#### [Exercise data]

.....

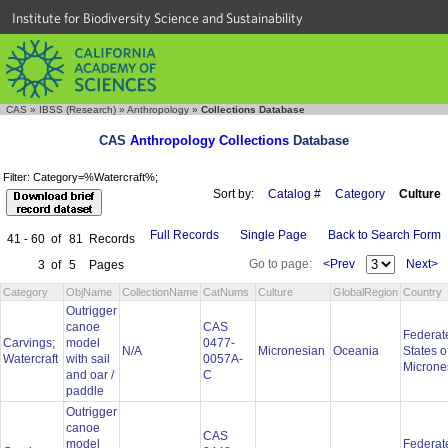
Institute for Biodiversity Science and Sustainability
CAS
»
IBSS (Research)
»
Anthropology
»
Collections Database
CAS
Anthropology Collections
Database
Filter: Category=%Watercraft%;
Sort by:
Catalog #
Category
Culture
Full Records
Single Page
Back to Search Form
41 - 60
of
81
Records
Go to page:
<Prev
Next>
3
of
5
Pages
Category
ObjName
CollectionName
CatNums
Culture
GlobalRegion
Country
Outrigger
canoe
CAS
Federat
Carvings;
model
0477-
N/A
Micronesian
Oceania
States o
Watercraft
with sail
0057A-
Microne
and oar /
C
paddle
Outrigger
canoe
CAS
model
Federat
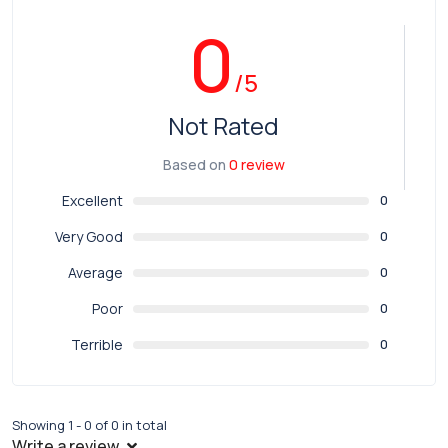
0
/5
Not Rated
Based on
0 review
Excellent
0
Very Good
0
Average
0
Poor
0
Terrible
0
Showing 1 - 0 of 0 in total
Write a review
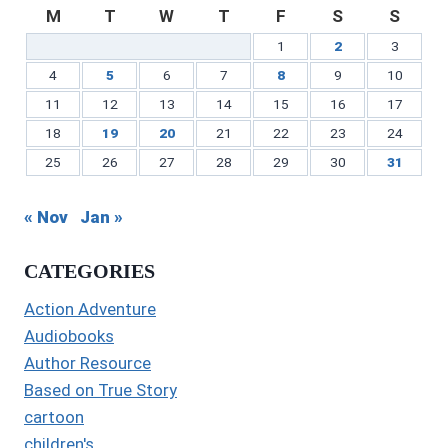
M
T
W
T
F
S
S
1
2
3
4
5
6
7
8
9
10
11
12
13
14
15
16
17
18
19
20
21
22
23
24
25
26
27
28
29
30
31
« Nov
Jan »
CATEGORIES
Action Adventure
Audiobooks
Author Resource
Based on True Story
cartoon
children's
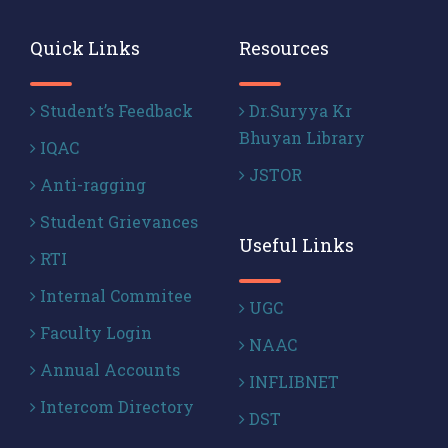
Quick Links
Resources
Student’s Feedback
Dr.Suryya Kr
Bhuyan Library
IQAC
JSTOR
Anti-ragging
Student Grievances
Useful Links
RTI
Internal Commitee
UGC
Faculty Login
NAAC
Annual Accounts
INFLIBNET
Intercom Directory
DST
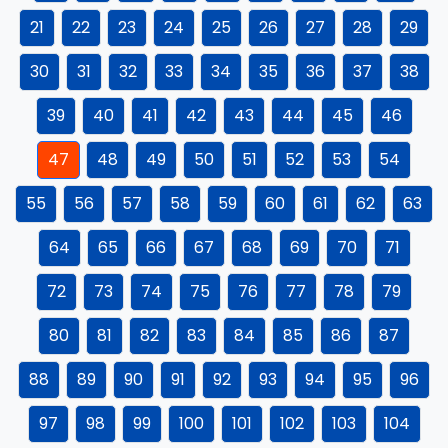
21
22
23
24
25
26
27
28
29
30
31
32
33
34
35
36
37
38
39
40
41
42
43
44
45
46
47
48
49
50
51
52
53
54
55
56
57
58
59
60
61
62
63
64
65
66
67
68
69
70
71
72
73
74
75
76
77
78
79
80
81
82
83
84
85
86
87
88
89
90
91
92
93
94
95
96
97
98
99
100
101
102
103
104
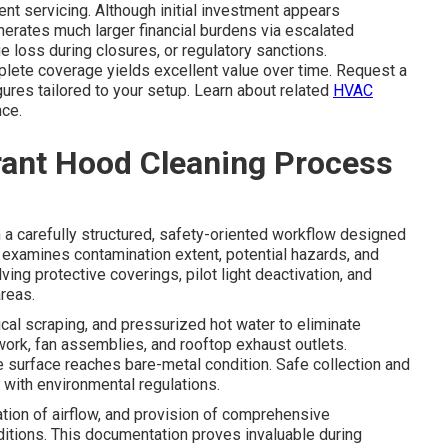
ent servicing. Although initial investment appears
nerates much larger financial burdens via escalated
 loss during closures, or regulatory sanctions.
plete coverage yields excellent value over time. Request a
ures tailored to your setup. Learn about related
HVAC
ce.
rant Hood Cleaning Process
a carefully structured, safety-oriented workflow designed
on examines contamination extent, potential hazards, and
ing protective coverings, pilot light deactivation, and
reas.
al scraping, and pressurized hot water to eliminate
twork, fan assemblies, and rooftop exhaust outlets.
e surface reaches bare-metal condition. Safe collection and
with environmental regulations.
tion of airflow, and provision of comprehensive
itions. This documentation proves invaluable during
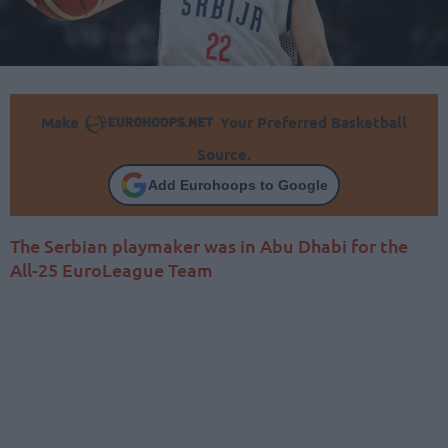
Make
Your Preferred Basketball
Source.
Add Eurohoops to Google
The Serbian playmaker was in Abu Dhabi for the
All-25 EuroLeague Team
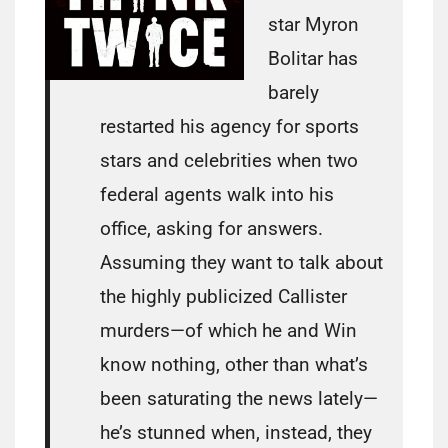
star Myron
Bolitar has
barely
restarted his agency for sports
stars and celebrities when two
federal agents walk into his
office, asking for answers.
Assuming they want to talk about
the highly publicized Callister
murders—of which he and Win
know nothing, other than what’s
been saturating the news lately—
he’s stunned when, instead, they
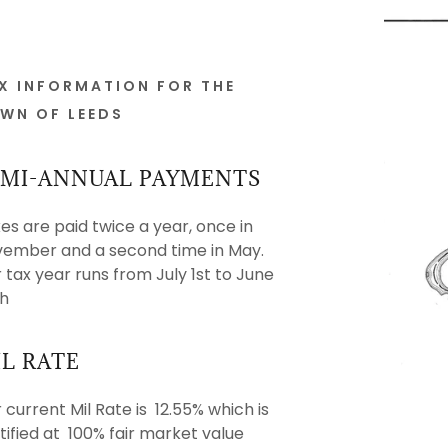
X INFORMATION FOR THE
WN OF LEEDS
EMI-ANNUAL PAYMENTS
es are paid twice a year, once in
rvices
Department
es
ember and a second time in May.
 tax year runs from July 1st to June
& Registrations
on
ard
h
ssistance
nsive Plan
L RATE
nloads
Station
 current Mil Rate is 12.55% which is
rmation
orcement
tified at 100% fair market value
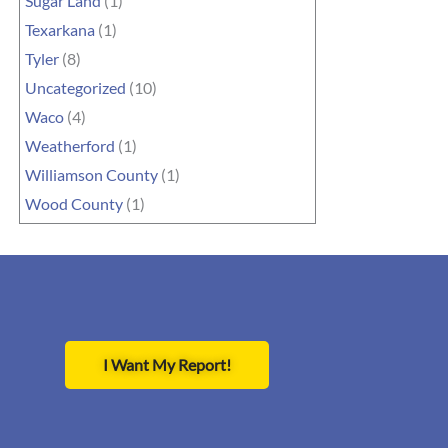
Sugar Land
(1)
Texarkana
(1)
Tyler
(8)
Uncategorized
(10)
Waco
(4)
Weatherford
(1)
Williamson County
(1)
Wood County
(1)
I Want My Report!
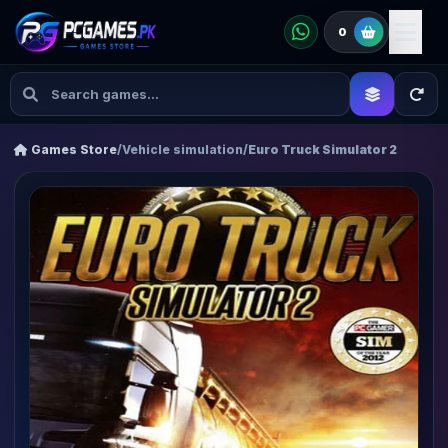
0
Games Store
/
Vehicle simulation
/
Euro Truck Simulator 2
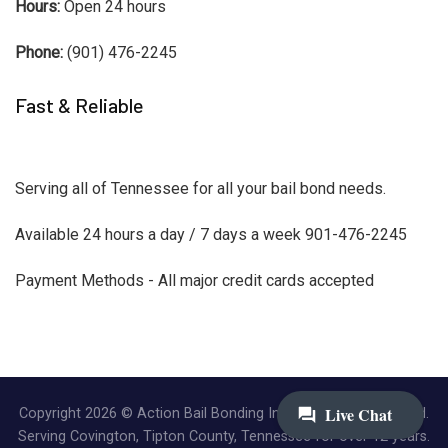
Hours:
Open 24 hours
Phone:
(901) 476-2245
Fast & Reliable
Serving all of Tennessee for all your bail bond needs.
Available 24 hours a day / 7 days a week 901-476-2245
Payment Methods - All major credit cards accepted
Copyright 2026 © Action Bail Bonding Inc. | All Rights Reserved.
Serving Covington, Tipton County, Tennessee for over 12 years.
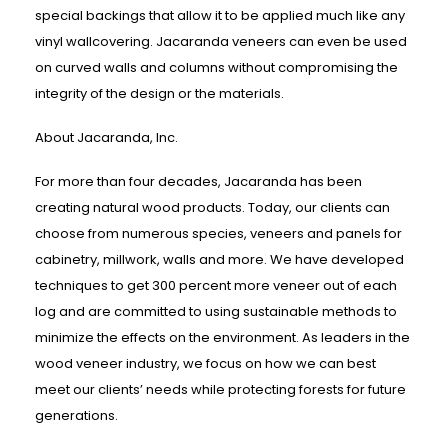
special backings that allow it to be applied much like any
vinyl wallcovering. Jacaranda veneers can even be used
on curved walls and columns without compromising the
integrity of the design or the materials.
About Jacaranda, Inc.
For more than four decades, Jacaranda has been
creating natural wood products. Today, our clients can
choose from numerous species, veneers and panels for
cabinetry, millwork, walls and more. We have developed
techniques to get 300 percent more veneer out of each
log and are committed to using sustainable methods to
minimize the effects on the environment. As leaders in the
wood veneer industry, we focus on how we can best
meet our clients’ needs while protecting forests for future
generations.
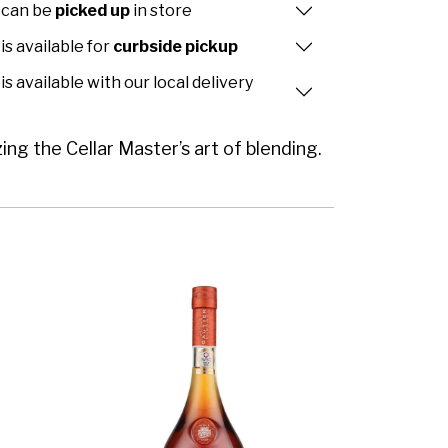
 can be
picked up
in store
is available for
curbside pickup
is available with our local delivery
 the Cellar Master’s art of blending.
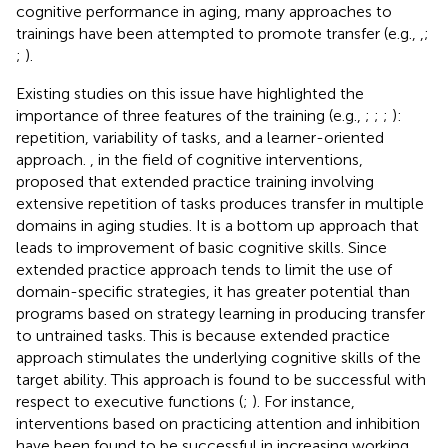
cognitive performance in aging, many approaches to
trainings have been attempted to promote transfer (e.g.,
,
;
;
).
Existing studies on this issue have highlighted the
importance of three features of the training (e.g.,
;
;
;
):
repetition, variability of tasks, and a learner-oriented
approach.
, in the field of cognitive interventions,
proposed that extended practice training involving
extensive repetition of tasks produces transfer in multiple
domains in aging studies. It is a bottom up approach that
leads to improvement of basic cognitive skills. Since
extended practice approach tends to limit the use of
domain-specific strategies, it has greater potential than
programs based on strategy learning in producing transfer
to untrained tasks. This is because extended practice
approach stimulates the underlying cognitive skills of the
target ability. This approach is found to be successful with
respect to executive functions (
;
). For instance,
interventions based on practicing attention and inhibition
have been found to be successful in increasing working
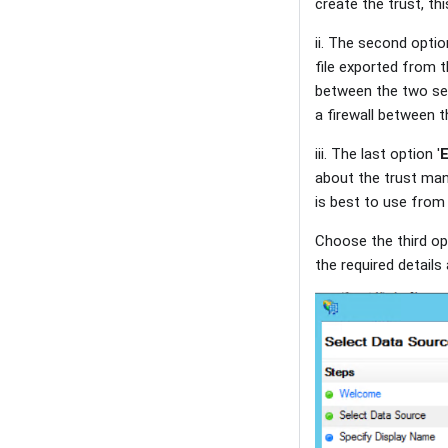
create the trust, t
ii. The second optio
file exported from 
between the two ser
a firewall between 
iii. The last option '
E
about the trust manu
is best to use from
Choose the third o
the required details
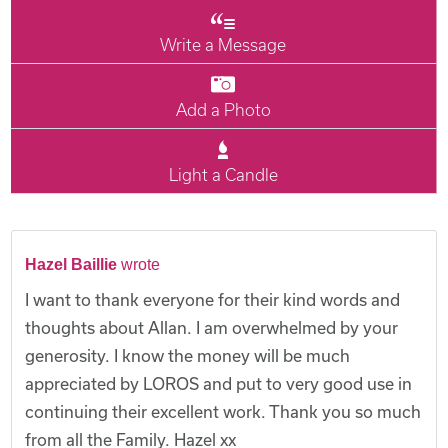
Write a Message
Add a Photo
Light a Candle
Hazel Baillie
wrote
I want to thank everyone for their kind words and
thoughts about Allan. I am overwhelmed by your
generosity. I know the money will be much
appreciated by LOROS and put to very good use in
continuing their excellent work. Thank you so much
from all the Family. Hazel xx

.....

#### [Goal of the exercise]
Check each line of the entries for "between" and copy those that have it.

#### [Exercise response]
between the two ser
a firewall between 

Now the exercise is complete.